Destination : 95 , Homo Nimes


Errance


Entre homonymes et hétéronymes il n'y a qu'un gène. Ici à Nîmes on est l'un ou l'autre, parfois les deux alternativement, quelquefois ni l'un ni l'autre. Mais chut, ne dites pas que je vous l'ai dit, on dirait de moi que je ne manque pas d'air. Il faut savoir se taire, comme un secret, taire.


A Nîmes nous y allions pour l'éther. Oui, celui qui endort, qui vous mets dans les vap's. Un drôle d'état d'où on ne revient jamais entier, ni entière, ni en tiers.
La Maison de Santé, à moins que ce ne soit les Franciscaines, je m'en souviens comme si c'était hier. D'abord, une cornette a tenté de m'arracher la tête, en voulant ôter ma robe sans la déboutonner. Une jolie robe que ma mère avait tricotée avec du cordonnet, un coton fin pour robe de printemps et corps frêle. Une bande jaune, une bande marron. A la taille un rang de trou-trou. Dessus-dessous, elle avait glissé la cordelière qui servait à froncer la jupe. Un pompon jaune, un pompon marron, chacun à un bout pour éviter que cette ceinture ne s'échappe des passants. Un noeud, une boucle. Un bouton pour le tour du cou. Bouton caché sous l'épaisseur de mes boucles brunes.
La soeur en cornette n'a pas eu ma tête, mais l'homme en blanc, avec une lumière sur le front et des mains pleines de pinces, poinçons, poignards, poulies - horribles outils, brillants, tintants, tranchants - a eu ce qu'il voulait. Je ne l'ai jamais revu. Elle non plus. Ce n'était pas des amis, que dalle.



Entre homogène et hétérogène, il n'y a qu'un pas, à voir comment je me suis faite et défaite, dispersée et rassemblée, perdue et retrouvée, liée et libérée. Autant de conquêtes et de défaites.
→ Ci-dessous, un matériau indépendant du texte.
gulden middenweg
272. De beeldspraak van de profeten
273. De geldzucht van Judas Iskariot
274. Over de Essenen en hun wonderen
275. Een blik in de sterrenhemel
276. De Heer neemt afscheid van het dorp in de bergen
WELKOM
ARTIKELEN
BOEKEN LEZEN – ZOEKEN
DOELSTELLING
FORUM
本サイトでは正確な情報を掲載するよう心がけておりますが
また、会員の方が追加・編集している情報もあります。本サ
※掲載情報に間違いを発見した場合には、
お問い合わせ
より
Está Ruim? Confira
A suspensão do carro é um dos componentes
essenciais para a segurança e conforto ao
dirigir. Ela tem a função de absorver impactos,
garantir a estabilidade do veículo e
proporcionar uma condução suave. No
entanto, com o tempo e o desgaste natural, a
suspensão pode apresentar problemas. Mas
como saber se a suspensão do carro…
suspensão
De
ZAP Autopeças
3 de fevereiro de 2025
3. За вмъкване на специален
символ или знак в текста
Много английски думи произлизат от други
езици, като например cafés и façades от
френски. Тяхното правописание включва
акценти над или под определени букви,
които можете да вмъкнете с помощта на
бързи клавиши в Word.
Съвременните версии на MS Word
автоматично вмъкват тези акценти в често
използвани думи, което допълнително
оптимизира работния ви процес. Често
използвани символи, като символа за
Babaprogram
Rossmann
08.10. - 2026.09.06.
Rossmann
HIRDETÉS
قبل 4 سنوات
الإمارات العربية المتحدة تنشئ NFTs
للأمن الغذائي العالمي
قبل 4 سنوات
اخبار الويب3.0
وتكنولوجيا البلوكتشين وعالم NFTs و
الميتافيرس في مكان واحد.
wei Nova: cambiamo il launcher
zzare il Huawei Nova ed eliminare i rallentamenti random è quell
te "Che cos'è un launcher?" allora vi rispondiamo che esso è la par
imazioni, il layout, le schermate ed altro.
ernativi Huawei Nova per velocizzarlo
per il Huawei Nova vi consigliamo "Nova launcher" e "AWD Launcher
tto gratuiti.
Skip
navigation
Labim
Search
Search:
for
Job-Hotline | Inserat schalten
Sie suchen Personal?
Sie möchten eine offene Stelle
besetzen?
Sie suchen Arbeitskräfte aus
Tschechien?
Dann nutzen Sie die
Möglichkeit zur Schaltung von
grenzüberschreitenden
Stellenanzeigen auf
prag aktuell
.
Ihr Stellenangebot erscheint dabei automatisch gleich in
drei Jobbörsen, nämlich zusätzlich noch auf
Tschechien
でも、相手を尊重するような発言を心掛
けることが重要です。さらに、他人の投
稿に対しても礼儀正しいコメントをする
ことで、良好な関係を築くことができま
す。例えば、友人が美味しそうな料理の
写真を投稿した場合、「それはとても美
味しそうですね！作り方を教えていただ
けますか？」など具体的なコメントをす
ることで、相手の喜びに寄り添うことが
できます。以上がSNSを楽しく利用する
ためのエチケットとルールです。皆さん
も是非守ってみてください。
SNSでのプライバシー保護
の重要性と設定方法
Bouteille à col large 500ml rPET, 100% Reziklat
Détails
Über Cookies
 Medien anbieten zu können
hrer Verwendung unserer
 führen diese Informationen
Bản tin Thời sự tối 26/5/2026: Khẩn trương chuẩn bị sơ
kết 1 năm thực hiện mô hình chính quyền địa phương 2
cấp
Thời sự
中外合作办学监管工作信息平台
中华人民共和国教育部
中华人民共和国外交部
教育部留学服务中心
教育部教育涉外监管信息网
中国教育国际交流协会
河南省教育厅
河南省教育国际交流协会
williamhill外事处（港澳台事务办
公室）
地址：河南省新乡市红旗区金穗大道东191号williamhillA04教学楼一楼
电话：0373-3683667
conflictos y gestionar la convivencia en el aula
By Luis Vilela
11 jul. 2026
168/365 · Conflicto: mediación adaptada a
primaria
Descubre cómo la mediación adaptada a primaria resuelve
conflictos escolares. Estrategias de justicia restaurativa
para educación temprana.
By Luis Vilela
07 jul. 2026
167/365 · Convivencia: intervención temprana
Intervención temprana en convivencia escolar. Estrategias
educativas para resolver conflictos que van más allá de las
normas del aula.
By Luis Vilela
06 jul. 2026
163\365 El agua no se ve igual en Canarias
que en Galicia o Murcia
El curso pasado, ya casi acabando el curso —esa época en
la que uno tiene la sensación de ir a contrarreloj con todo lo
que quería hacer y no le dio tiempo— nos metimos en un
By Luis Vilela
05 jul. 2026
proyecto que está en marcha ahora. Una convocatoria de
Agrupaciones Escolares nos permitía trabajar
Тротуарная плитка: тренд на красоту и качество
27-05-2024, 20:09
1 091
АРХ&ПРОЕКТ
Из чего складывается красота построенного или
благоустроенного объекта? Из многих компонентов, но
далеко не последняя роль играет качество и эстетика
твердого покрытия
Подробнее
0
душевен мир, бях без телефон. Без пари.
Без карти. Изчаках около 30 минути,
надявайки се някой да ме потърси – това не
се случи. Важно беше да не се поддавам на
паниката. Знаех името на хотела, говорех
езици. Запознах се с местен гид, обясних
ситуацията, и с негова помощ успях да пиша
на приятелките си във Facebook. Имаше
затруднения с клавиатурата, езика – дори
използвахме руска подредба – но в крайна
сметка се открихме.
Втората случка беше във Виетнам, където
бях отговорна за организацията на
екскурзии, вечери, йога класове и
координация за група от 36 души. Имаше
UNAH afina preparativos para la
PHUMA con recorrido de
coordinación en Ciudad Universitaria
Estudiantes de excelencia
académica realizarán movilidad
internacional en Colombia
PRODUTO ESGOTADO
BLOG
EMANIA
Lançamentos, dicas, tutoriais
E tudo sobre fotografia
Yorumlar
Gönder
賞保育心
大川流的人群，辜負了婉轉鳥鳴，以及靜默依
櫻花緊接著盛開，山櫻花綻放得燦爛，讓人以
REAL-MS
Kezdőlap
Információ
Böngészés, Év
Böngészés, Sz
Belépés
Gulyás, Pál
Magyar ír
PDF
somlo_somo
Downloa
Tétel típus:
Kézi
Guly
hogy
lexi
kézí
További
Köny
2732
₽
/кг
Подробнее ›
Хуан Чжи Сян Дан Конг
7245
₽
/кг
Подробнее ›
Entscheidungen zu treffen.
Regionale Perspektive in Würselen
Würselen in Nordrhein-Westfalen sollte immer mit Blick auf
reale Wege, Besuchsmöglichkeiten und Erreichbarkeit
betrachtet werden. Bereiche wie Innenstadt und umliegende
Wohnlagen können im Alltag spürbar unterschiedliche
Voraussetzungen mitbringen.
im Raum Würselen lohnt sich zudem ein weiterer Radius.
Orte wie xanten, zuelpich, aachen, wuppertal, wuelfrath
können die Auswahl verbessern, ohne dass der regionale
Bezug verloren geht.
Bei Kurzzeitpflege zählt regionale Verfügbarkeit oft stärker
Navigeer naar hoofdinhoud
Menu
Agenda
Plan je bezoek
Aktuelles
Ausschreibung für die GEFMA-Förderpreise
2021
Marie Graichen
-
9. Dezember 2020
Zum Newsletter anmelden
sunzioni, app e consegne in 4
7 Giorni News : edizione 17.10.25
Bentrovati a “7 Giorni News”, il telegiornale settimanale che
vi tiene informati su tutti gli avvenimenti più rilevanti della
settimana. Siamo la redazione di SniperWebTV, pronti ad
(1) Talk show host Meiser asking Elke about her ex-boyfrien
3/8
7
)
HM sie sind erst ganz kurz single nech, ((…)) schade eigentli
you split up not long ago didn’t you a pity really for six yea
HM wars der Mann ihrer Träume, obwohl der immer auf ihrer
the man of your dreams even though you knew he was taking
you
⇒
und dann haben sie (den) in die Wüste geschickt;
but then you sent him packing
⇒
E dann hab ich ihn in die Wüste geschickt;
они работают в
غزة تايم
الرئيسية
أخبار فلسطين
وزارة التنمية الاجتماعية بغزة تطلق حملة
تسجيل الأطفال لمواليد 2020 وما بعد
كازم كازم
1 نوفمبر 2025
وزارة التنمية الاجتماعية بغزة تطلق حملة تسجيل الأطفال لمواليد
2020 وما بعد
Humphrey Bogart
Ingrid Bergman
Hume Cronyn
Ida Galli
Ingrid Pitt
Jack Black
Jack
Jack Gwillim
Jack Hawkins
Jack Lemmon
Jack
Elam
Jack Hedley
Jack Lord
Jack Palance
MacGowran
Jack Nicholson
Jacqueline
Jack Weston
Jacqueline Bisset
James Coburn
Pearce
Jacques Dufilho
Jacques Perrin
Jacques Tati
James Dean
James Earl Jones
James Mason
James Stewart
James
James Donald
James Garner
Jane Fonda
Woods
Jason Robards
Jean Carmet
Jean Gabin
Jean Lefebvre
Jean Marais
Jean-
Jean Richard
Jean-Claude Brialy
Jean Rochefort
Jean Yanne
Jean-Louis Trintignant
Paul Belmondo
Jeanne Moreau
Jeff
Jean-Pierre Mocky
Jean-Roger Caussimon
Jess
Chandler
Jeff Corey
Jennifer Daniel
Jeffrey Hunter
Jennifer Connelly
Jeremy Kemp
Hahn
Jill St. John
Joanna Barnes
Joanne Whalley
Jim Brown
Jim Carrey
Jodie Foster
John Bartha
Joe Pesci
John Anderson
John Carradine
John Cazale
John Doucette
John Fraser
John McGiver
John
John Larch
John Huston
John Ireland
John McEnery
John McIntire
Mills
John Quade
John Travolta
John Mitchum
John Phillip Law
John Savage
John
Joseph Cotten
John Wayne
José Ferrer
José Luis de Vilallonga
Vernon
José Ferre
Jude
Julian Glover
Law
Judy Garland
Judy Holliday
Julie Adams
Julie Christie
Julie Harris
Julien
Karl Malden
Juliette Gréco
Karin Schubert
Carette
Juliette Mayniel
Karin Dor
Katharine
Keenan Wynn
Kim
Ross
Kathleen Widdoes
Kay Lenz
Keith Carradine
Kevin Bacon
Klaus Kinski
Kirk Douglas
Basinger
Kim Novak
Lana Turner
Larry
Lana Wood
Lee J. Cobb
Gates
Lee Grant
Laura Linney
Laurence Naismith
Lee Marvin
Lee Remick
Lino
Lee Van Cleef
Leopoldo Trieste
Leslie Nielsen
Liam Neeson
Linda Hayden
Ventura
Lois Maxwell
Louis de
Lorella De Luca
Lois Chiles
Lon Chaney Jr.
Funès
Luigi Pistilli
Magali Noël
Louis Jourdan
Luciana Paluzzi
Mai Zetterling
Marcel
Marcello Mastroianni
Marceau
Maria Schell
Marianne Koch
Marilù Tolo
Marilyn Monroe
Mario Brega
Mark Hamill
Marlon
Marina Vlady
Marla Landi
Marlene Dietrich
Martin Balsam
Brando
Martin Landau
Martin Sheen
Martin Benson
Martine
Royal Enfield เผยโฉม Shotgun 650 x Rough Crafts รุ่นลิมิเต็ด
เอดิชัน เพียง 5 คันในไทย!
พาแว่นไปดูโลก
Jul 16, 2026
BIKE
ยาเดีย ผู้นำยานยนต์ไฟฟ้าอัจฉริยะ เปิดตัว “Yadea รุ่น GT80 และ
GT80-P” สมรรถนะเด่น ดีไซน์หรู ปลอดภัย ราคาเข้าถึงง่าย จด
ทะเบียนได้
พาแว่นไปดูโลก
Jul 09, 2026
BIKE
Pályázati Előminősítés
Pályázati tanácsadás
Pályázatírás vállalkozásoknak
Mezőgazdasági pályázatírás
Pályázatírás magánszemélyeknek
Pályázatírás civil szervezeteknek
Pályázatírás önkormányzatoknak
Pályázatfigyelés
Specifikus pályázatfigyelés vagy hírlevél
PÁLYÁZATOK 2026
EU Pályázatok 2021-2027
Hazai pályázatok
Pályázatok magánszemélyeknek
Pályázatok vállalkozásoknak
C'est ainsi que j'ai atterri à Gênes. Au bord du golfe clair. C'est là que j'ai vu danser la mer et ma soeur et que j'ai valsé sans gène avec Dio et Erri, binôme de la gène éthique, en tête de la compétition du maniement de clubs de golf.
J'ai fait la fête et chanté avec toute la bande des golfeurs et du club des anti. J'ai levé mon verre et bu un coup à la santé des vainqueurs. Des coeurs à prendre, il y en avait vingt et cent. Le Quianti aidant. Amore ! amore !
La vie était belle, le vin d'Asti pétillait dans les yeux, le Lacrymachristi coulait sur les joues. Larmes de joie. Hélas j'ai vite déchanté. La mort a frappé, sans pitié. Mise en joue sur un anonyme, vingt ans à peine. Aveuglée que j'étais par les éclairs de soleil sur les vagues et les vapeurs du gaz lacrymogène, je n'ai pas vu l'arme pointée sur lui. Le coup est parti et moi aussi.

Ciao Bella ! qu'ils criaient tous et c'est le vague à l'âme que j'ai décollé vers un autre Etat, une destination vague sur cette terre où j'erre en vain, en boucles sans fin.